Stephanie Gallego, who works at busy Palm Avenue Sandwich Shop, said it takes a lot longer to make the eastbound trek along Palm from Florida Avenue when coming to work in the morning.

"Everybody's going everywhere, and they're all stuck,'' she said.

Told that the purpose was to get cars down to 30 mph, she said, "right now we're under 20 (mph).''

Duncan said the city has plans to improve the intersection at Florida, Franklin and Palm and reset the light signals along Palm to improve the flow. She said the width of the road isn't as important in moving traffic as having the proper signal timing at the intersections.

As to the "road diet,'' research has shown that when motorists see pedestrians, bicyclists and even grassy median strips, they tend to slow down. Drivers see they are now in a residential environment, Duncan said, and become "more cognizant of how they're driving.''

Crews started work on Palm Avenue at the beginning of the year and are expected to finish the job this month.
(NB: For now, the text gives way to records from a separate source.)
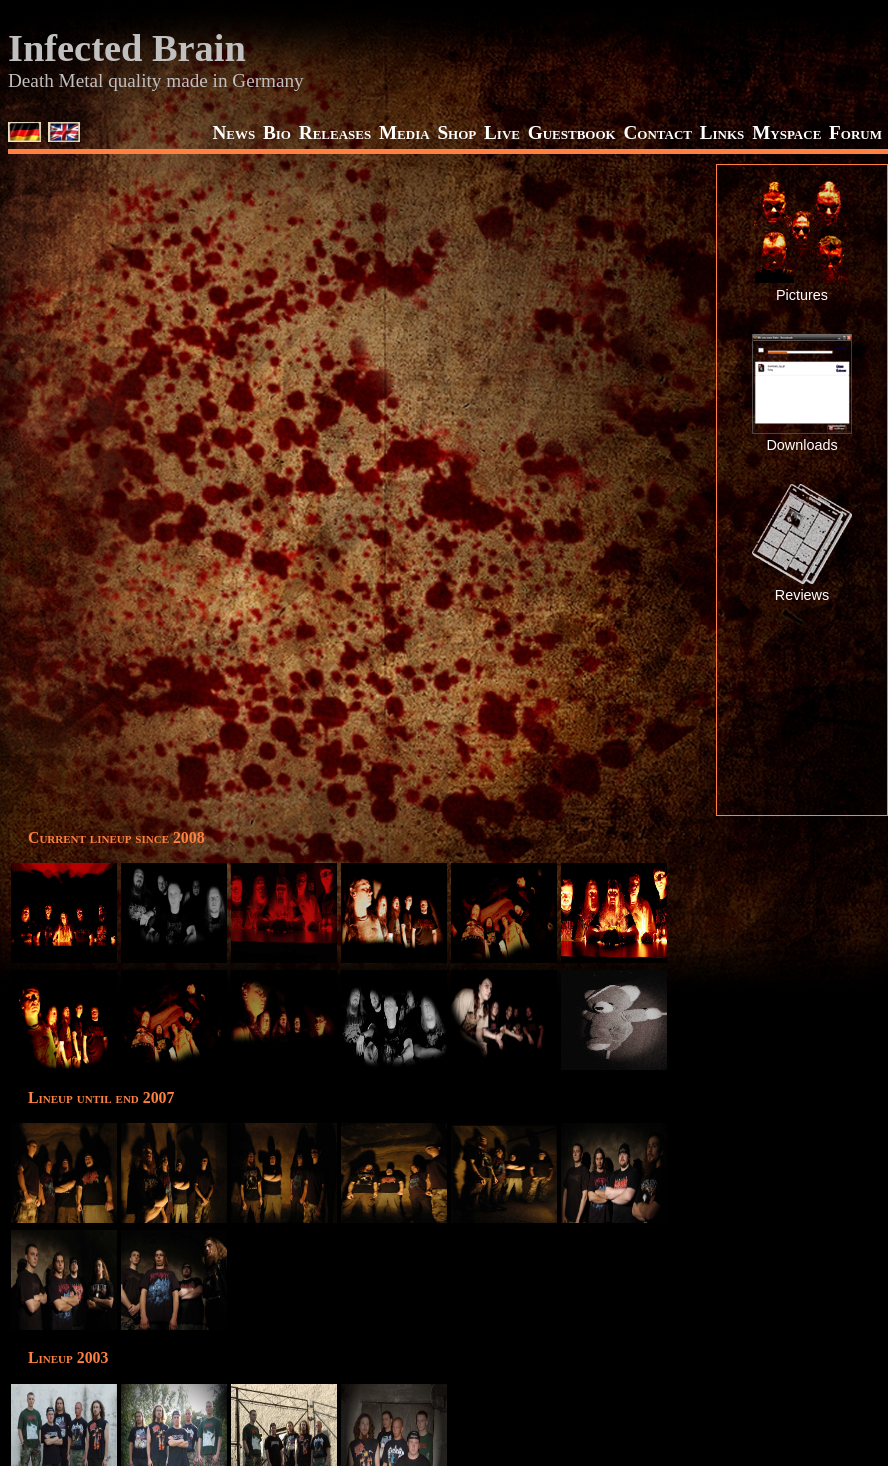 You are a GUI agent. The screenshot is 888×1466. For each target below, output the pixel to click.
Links (722, 132)
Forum (855, 132)
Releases (335, 132)
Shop (456, 132)
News (233, 132)
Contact (657, 132)
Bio (277, 132)
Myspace (786, 132)
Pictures (802, 295)
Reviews (802, 595)
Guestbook (572, 132)
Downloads (801, 445)
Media (404, 132)
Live (502, 132)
A grant from the Florida Department of Transportation paid for the $700,411 project.

The design stems from two plans, Duncan said: the InVision City Center Plan, which calls for Palm Avenue-like makeovers throughout the downtown area and its nearby neighborhoods; and the Walk/Bike Plan, providing for bike paths and traffic-slowing measures downtown, in the Westshore business district and the University of South Florida area.

Every project the city does has its pros and cons, Duncan said. If it's installing streetlights, some applaud the anti-crime measure while others complain about the lights shining in their bedrooms, she noted.

"We'll never make everyone 100 percent happy.''

If they tried, she said, they wouldn't get anything done.